Source data:
:::

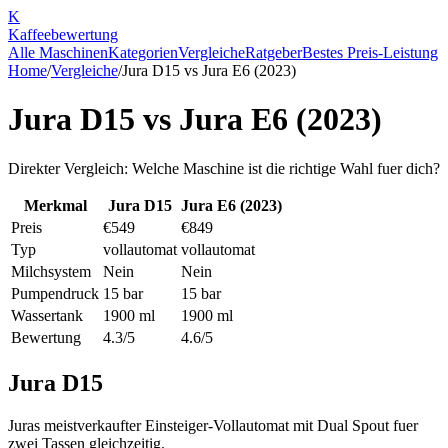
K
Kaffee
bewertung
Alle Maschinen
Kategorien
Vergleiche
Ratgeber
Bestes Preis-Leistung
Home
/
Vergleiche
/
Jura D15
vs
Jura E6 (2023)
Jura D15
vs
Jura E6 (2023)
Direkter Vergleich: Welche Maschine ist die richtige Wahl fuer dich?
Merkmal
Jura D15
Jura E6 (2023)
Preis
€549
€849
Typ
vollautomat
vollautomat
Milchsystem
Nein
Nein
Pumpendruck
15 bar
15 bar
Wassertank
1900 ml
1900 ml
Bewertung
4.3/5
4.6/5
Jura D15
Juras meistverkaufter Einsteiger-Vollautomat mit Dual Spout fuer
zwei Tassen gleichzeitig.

:::

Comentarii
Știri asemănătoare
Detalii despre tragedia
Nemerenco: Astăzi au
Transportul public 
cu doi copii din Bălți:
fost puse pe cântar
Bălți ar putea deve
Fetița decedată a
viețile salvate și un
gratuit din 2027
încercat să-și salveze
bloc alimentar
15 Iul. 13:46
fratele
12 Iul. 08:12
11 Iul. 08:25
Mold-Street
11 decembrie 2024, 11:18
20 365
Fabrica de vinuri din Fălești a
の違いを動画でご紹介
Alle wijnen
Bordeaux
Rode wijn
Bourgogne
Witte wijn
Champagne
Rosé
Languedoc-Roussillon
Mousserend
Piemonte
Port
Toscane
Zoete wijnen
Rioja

:::

**To do:** Read the lines above. Gather those in which the string "fuer" is found.

**Solution:**
Direkter Vergleich: Welche Maschine ist die richtige Wahl fuer dich?
Juras meistverkaufter Einsteiger-Vollautomat mit Dual Spout fuer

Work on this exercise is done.